Následující text není historickou studií. Jedná se o převyprávění pamětníkových životních osudů na základě jeho vzpomínek zaznamenaných v rozhovoru. Vyprávění zpracovali externí spolupracovníci Paměti národa. V některých případech jsou při zpracování medailonu využity materiály zpřístupněné Archivem bezpečnostních složek (ABS), Státními okresními archivy (SOA), Národním archivem (NA), či jinými institucemi. Užíváme je pouze jako doplněk pamětníkova svědectví. Citované strany svazků jsou uloženy v sekci Dodatečné materiály.
Pokud máte k textu připomínky nebo jej chcete doplnit, kontaktujte prosím šéfredaktora Paměti národa. (michal.smid@ustrcr.cz)

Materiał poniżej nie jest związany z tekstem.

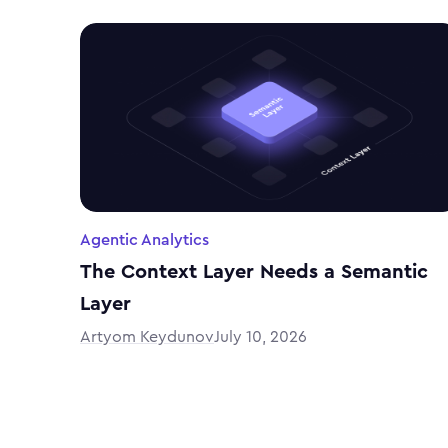
Agentic Analytics
The Context Layer Needs a Semantic
Layer
Artyom Keydunov
July 10, 2026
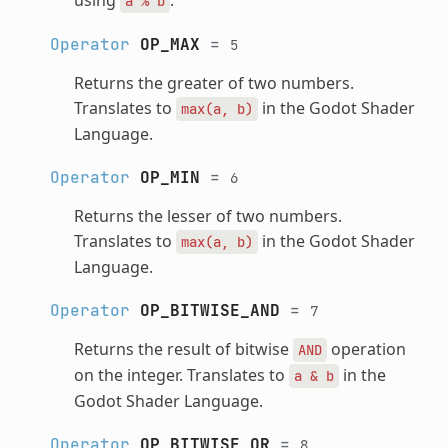
a
%
b
Operator
OP_MAX
=
5
Returns the greater of two numbers.
Translates to
in the Godot Shader
max(a,
b)
Language.
Operator
OP_MIN
=
6
Returns the lesser of two numbers.
Translates to
in the Godot Shader
max(a,
b)
Language.
Operator
OP_BITWISE_AND
=
7
Returns the result of bitwise
operation
AND
on the integer. Translates to
in the
a
&
b
Godot Shader Language.
Operator
OP_BITWISE_OR
=
8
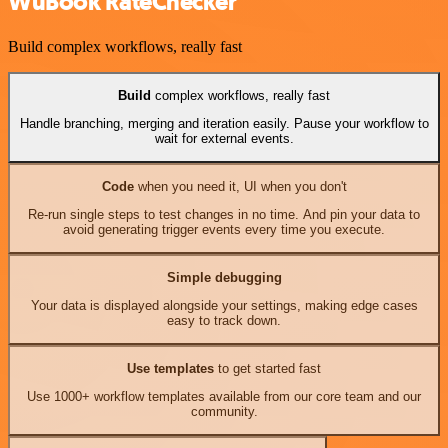
WuBook RateChecker
Build complex workflows, really fast
Build
complex workflows, really fast
Handle branching, merging and iteration easily. Pause your workflow to
wait for external events.
Code
when you need it, UI when you don't
Re-run single steps to test changes in no time. And pin your data to
avoid generating trigger events every time you execute.
Simple debugging
Your data is displayed alongside your settings, making edge cases
easy to track down.
Use templates
to get started fast
Use 1000+ workflow templates available from our core team and our
community.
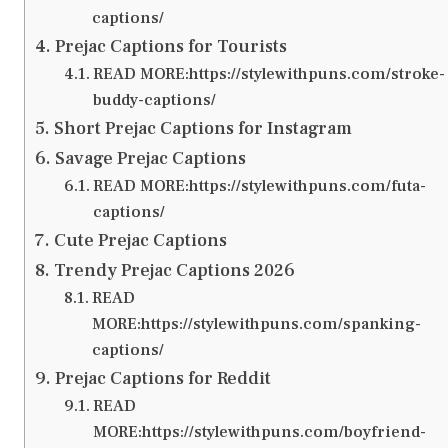
captions/
Prejac Captions for Tourists
READ MORE:https://stylewithpuns.com/stroke-
buddy-captions/
Short Prejac Captions for Instagram
Savage Prejac Captions
READ MORE:https://stylewithpuns.com/futa-
captions/
Cute Prejac Captions
Trendy Prejac Captions 2026
READ
MORE:https://stylewithpuns.com/spanking-
captions/
Prejac Captions for Reddit
READ
MORE:https://stylewithpuns.com/boyfriend-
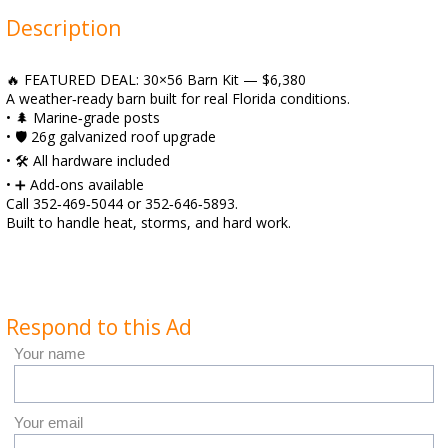
Description
🔥 FEATURED DEAL: 30×56 Barn Kit — $6,380
A weather‑ready barn built for real Florida conditions.
• 🌲 Marine‑grade posts
• 🛡️ 26g galvanized roof upgrade
• 🛠️ All hardware included
• ➕ Add‑ons available
Call 352‑469‑5044 or 352‑646‑5893.
Built to handle heat, storms, and hard work.
Respond to this Ad
Your name
Your email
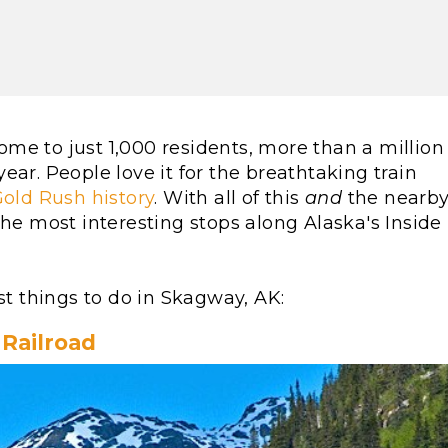
me to just 1,000 residents, more than a million
 year. People love it for the breathtaking train
old Rush history
. With all of this
and
the nearb
the most interesting stops along Alaska's Inside
st things to do in Skagway, AK:
Railroad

Nie pozwolili wyjeżdżać do Polski
Urodził się 1 kwietnia 1924 roku w miejscowości Rudobiście
Ukończył szkołę w 1938 roku
Gdy wybuchła wojna sowiecko-niemiecka 1 września 1944 roku wstąpił do pułku na Litwie, aby przyłączyć się do polskiego wojska
walczył na froncie koło Warszawy w 1944 roku
Po miesiącu ruszyli w kierunku Berlina i połączyli się z wojskiem amerykańskim nad Łabą
Gdy skończyła się wojna wrócił do Polski
Po demobilizacji i zwolnieniu z wojska przyjechał na dawne Kresy w 1954 roku, żeby wraz z rodziną wyjechać do Polski
Został zatrzymany na Białorusi i pracował w sowchozie
Następnie wyjechał do Dyneburga i pracował na kolei
Konstanty Bałtrusiewicz urodził się 1 kwietnia 1924 roku w miejscowości Rudobiście w powiecie brasławskim, województwa wileńskiego jako syn Jana i Kazimiery z Ławrynowiczów. Był jedynakiem. Uczęszczał do polskiej szkoły powszechnej w Jodach, 25 km od wsi Rudobiście, gdzie ukończył 7 klasę w 1938 roku. Następnie poszedł do gimnazjum do Brasławia, za które nie płacił, ponieważ był wzorowym uczniem i jego dalszą edukację opłacała gmina. W tej szkole skończył tylko dwie klasy, gdyż wybuchła wojna. W dzieciństwie pracował na roli, pomagając ojcu na ich 12 ha ziemi. Grywał na organach w kościele w Jodach.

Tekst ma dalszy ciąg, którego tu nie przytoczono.